PolitiFact, the political fact checking site run by the St. Petersburg Times, is keeping track of all 500+ of Barack Obama’s campaign promises.

Recently they had to pull back from one.

When we launched the Obameter a week ago, we said we would periodically revisit our rulings on President Obama’s campaign promises to see if an item needed to be updated. We figured that occasionally we’d even have to change a Promise Kept to a Compromise or a Promise Broken because of new information. That’s what we’re doing today.

Here’s the promise as documented by PolitiFact,

“No political appointees in an Obama-Biden administration will be permitted to work on regulations or contracts directly and substantially related to their prior employer for two years. And no political appointee will be able to lobby the executive branch after leaving government service during the remainder of the administration.”

He signed the order, for which I give him credit. Too long I’ve been concerned about the so-called revolving door where government employees leave to become lobbyist. But then he wants exceptions for a couple of appointees, most notable of which is William Lynn, appointed to be a deputy to the Secretary of Defense.

Puzzling is PoliFact’s moving the needle back to “Compromise.”

But we’ve since learned new information that is prompting us to keep a closer eye Promise No. 240 and move the needle to Compromise.

Now a compromise to me means, at least in politics,

something intermediate between or blending qualities of two different thing.

Usually that involves two parties, but the only one Obama compromised with was himself.

But the administration changed the rules to ease Lynn’s nomination on Friday.

Back to the PolitiFact assessment,

The executive order Obama signed includes a waiver clause. The executive order says a waiver may be granted if “the literal application of the restriction is inconsistent with the purposes of the restriction” or “it is in the public interest …. The public interest shall include, but not be limited to, exigent circumstances relating to national security or to the economy.”

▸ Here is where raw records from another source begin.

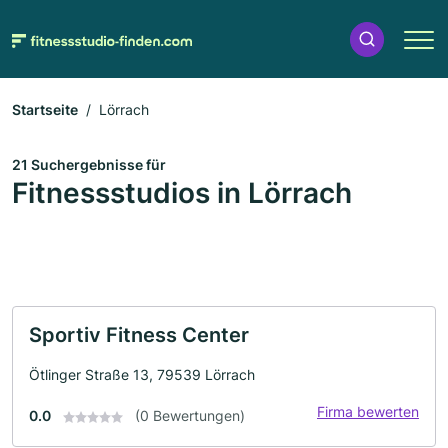
Startseite
Lörrach
21 Suchergebnisse für
Fitnessstudios in Lörrach
Sportiv Fitness Center
Ötlinger Straße 13, 79539 Lörrach
Firma bewerten
0.0
(0 Bewertungen)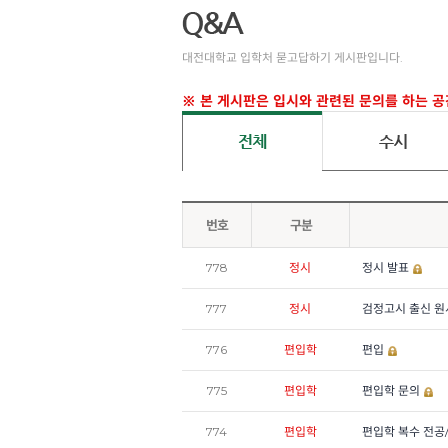
대전대학교 입학처 묻고답하기 게시판입니다.
※ 본 게시판은 입시와 관련된 문의를 하는 공
번호
구분
778
정시
정시 발표
777
정시
검정고시 출신 원
776
편입학
편입
775
편입학
편입학 문의
774
편입학
편입학 복수 전공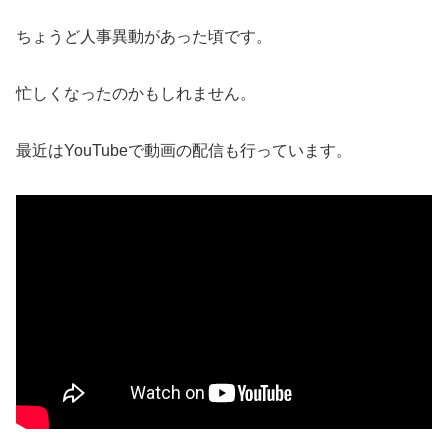
ちょうど人事異動があった頃です。
忙しくなったのかもしれません。
最近はYouTubeで動画の配信も行っています。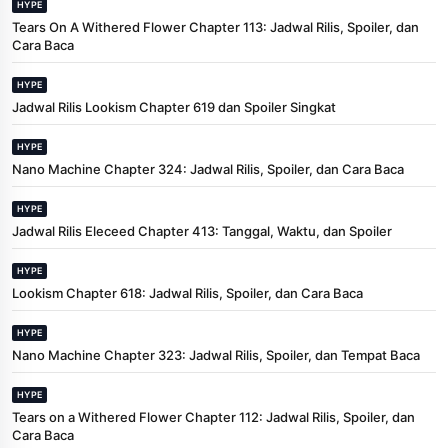
HYPE
Tears On A Withered Flower Chapter 113: Jadwal Rilis, Spoiler, dan
Cara Baca
HYPE
Jadwal Rilis Lookism Chapter 619 dan Spoiler Singkat
HYPE
Nano Machine Chapter 324: Jadwal Rilis, Spoiler, dan Cara Baca
HYPE
Jadwal Rilis Eleceed Chapter 413: Tanggal, Waktu, dan Spoiler
HYPE
Lookism Chapter 618: Jadwal Rilis, Spoiler, dan Cara Baca
HYPE
Nano Machine Chapter 323: Jadwal Rilis, Spoiler, dan Tempat Baca
HYPE
Tears on a Withered Flower Chapter 112: Jadwal Rilis, Spoiler, dan
Cara Baca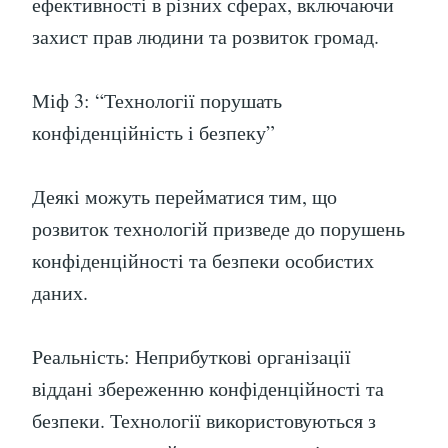
ефективності в різних сферах, включаючи
захист прав людини та розвиток громад.
Міф 3: “Технології порушать
конфіденційність і безпеку”
Деякі можуть перейматися тим, що
розвиток технологій призведе до порушень
конфіденційності та безпеки особистих
даних.
Реальність: Неприбуткові організації
віддані збереженню конфіденційності та
безпеки. Технології використовуються з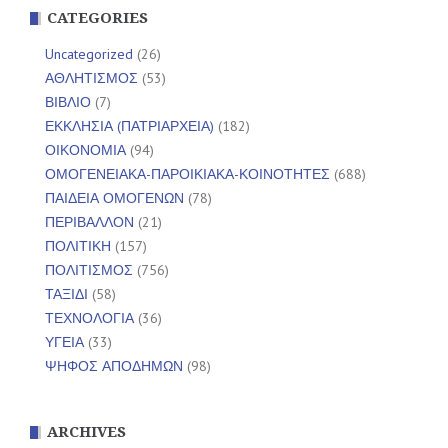
CATEGORIES
Uncategorized
(26)
ΑΘΛΗΤΙΣΜΟΣ
(53)
ΒΙΒΛΙΟ
(7)
ΕΚΚΛΗΣΙΑ (ΠΑΤΡΙΑΡΧΕΙΑ)
(182)
ΟΙΚΟΝΟΜΙΑ
(94)
ΟΜΟΓΕΝΕΙΑΚΑ-ΠΑΡΟΙΚΙΑΚΑ-ΚΟΙΝΟΤΗΤΕΣ
(688)
ΠΑΙΔΕΙΑ ΟΜΟΓΕΝΩΝ
(78)
ΠΕΡΙΒΑΛΛΟΝ
(21)
ΠΟΛΙΤΙΚΗ
(157)
ΠΟΛΙΤΙΣΜΟΣ
(756)
ΤΑΞΙΔΙ
(58)
ΤΕΧΝΟΛΟΓΙΑ
(36)
ΥΓΕΙΑ
(33)
ΨΗΦΟΣ ΑΠΟΔΗΜΩΝ
(98)
ARCHIVES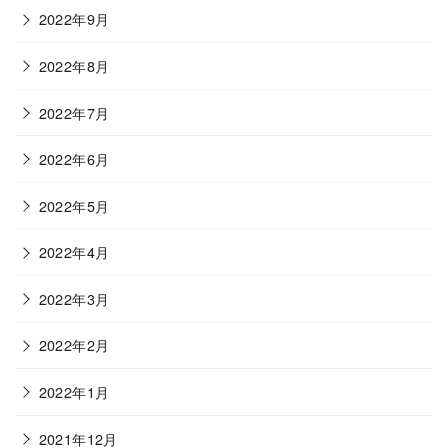
2022年9月
2022年8月
2022年7月
2022年6月
2022年5月
2022年4月
2022年3月
2022年2月
2022年1月
2021年12月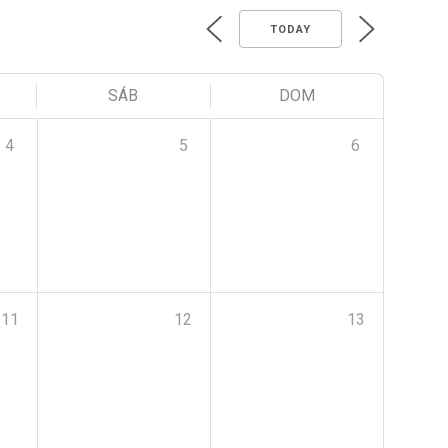
TODAY
SÁB
DOM
4
5
6
11
12
13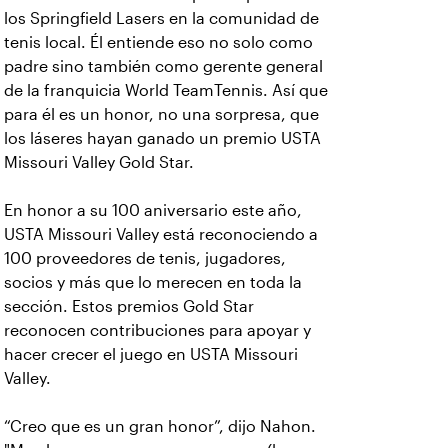
los Springfield Lasers en la comunidad de
tenis local. Él entiende eso no solo como
padre sino también como gerente general
de la franquicia World TeamTennis. Así que
para él es un honor, no una sorpresa, que
los láseres hayan ganado un premio USTA
Missouri Valley Gold Star.
En honor a su 100 aniversario este año,
USTA Missouri Valley está reconociendo a
100 proveedores de tenis, jugadores,
socios y más que lo merecen en toda la
sección. Estos premios Gold Star
reconocen contribuciones para apoyar y
hacer crecer el juego en USTA Missouri
Valley.
“Creo que es un gran honor”, dijo Nahon.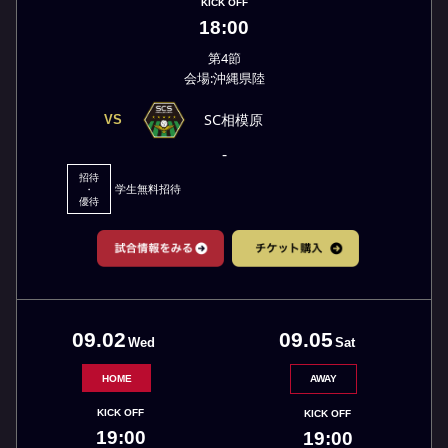
KICK OFF
18:00
第4節
会場:沖縄県陸
SC相模原
VS
-
招待
学生無料招待
・
優待
09.05
09.02
Sat
Wed
HOME
AWAY
KICK OFF
KICK OFF
19:00
19:00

Since there’s only one or two right now,

Since there’s only talk of one or two waivers now, we’re going to drop the Obameter rating a notch to Compromise. But we’ll be keeping a close eye to see if Obama seeks many waivers and we might have to revisit our rating.

Why was the waiver necessary? Secretary Robert Gates

requested Lynn as his deputy and did not want Lynn to have to recuse himself outright from all decisions involving Raytheon because it would severely limit his ability to do his job.

It looks pretty bad when you have an exception so soon after making an executive order that drew so much praise from watchdog groups.